Every time the U.S. junk-bond market has faltered since 2008, it’s been rescued by record monetary stimulus that’s fueled demand for the higher-yielding debt. Now, there’s renewed concern that the world’s biggest economy won’t be able to escape a global slowdown, which would damp demand for energy at a time when the U.S. is producing more supply than ever.

Junk-bond investors piled into oil debt in the past decade. Energy companies now account for 15 percent of U.S. high-yield bonds, up from 9.7 percent at the end of 2007, Bank of America Merrill Lynch index data show.

Debt Plummets

Performance has suffered along with demand for oil, which will grow this year at the slowest pace since 2009, the International Energy Agency said today. Brent for November settlement declined $1.99, or 2.24 percent, to $86.90 a barrel at 12:03 p.m. in New York.

The overall high-yield market posted losses of 2.3 percent since the end of August. Meanwhile, the extra yield investors demand to own energy debt instead of the average U.S. junk bond is the most in at least a decade, according to Bank of America Merrill Lynch index data.

Investors are being punished more for purchasing recent oil and gas bond offerings. Take, for example, $580 million of bonds that Paragon Offshore Plc sold in July at 100 cents on the dollar.
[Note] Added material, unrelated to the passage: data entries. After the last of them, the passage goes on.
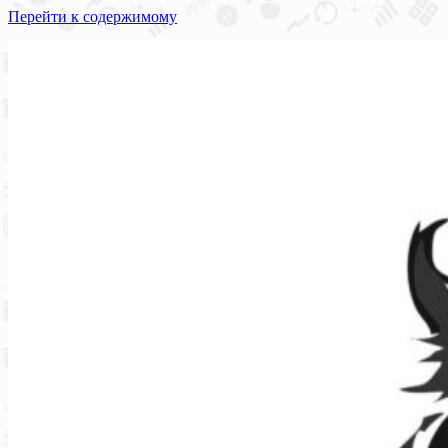
Перейти к содержимому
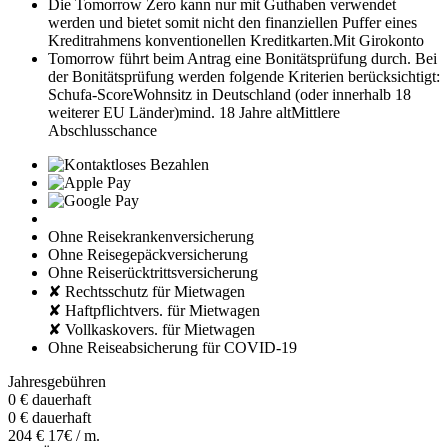
Die Tomorrow Zero kann nur mit Guthaben verwendet
werden und bietet somit nicht den finanziellen Puffer eines
Kreditrahmens konventionellen Kreditkarten.
Mit Girokonto
Tomorrow führt beim Antrag eine Bonitätsprüfung durch. Bei
der Bonitätsprüfung werden folgende Kriterien berücksichtigt:
Schufa-Score
Wohnsitz in Deutschland (oder innerhalb 18
weiterer EU Länder)
mind. 18 Jahre alt
Mittlere
Abschlusschance
Ohne Reisekrankenversicherung
Ohne Reisegepäckversicherung
Ohne Reiserücktrittsversicherung
✘ Rechtsschutz für Mietwagen
✘ Haftpflichtvers. für Mietwagen
✘ Vollkaskovers. für Mietwagen
Ohne Reiseabsicherung für COVID-19
Jahresgebühren
0 €
dauerhaft
0 €
dauerhaft
204 €
17€ / m.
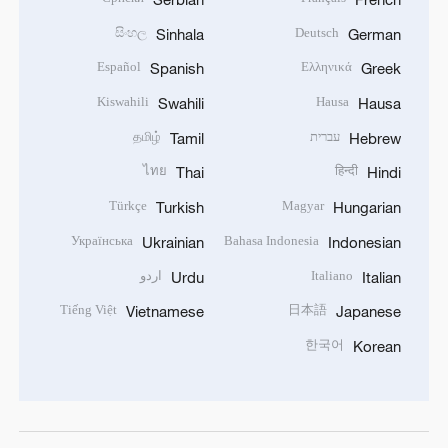
සිංහල
Deutsch
Sinhala
German
Español
Ελληνικά
Spanish
Greek
Kiswahili
Hausa
Swahili
Hausa
עברית
தமிழ்
Tamil
Hebrew
ไทย
हिन्दी
Thai
Hindi
Türkçe
Magyar
Turkish
Hungarian
Українська
Bahasa Indonesia
Ukrainian
Indonesian
Italiano
اردو
Urdu
Italian
Tiếng Việt
日本語
Vietnamese
Japanese
한국어
Korean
The 7.25 percent notes maturing in 2024 have since plunged to 77.3 cents.

Hercules Offshore Inc., the Houston-based drilling company, sold $300 million of eight-year notes in March at 100 cents on the dollar. They’re now trading at 66 cents.

Samson Investment, a Tulsa, Oklahoma-based oil and gas explorer and producer owned by investors including KKR & Co., sold $2.25 billion of bonds in July that have fallen to 77.5 cents on the dollar from as high as 103.5 cents in August. Its debt is the worst performing among the 50 biggest junk-rated energy issuers in the Bank of America Merrill Lynch index.

Oil and junk, for now at least, don’t mix.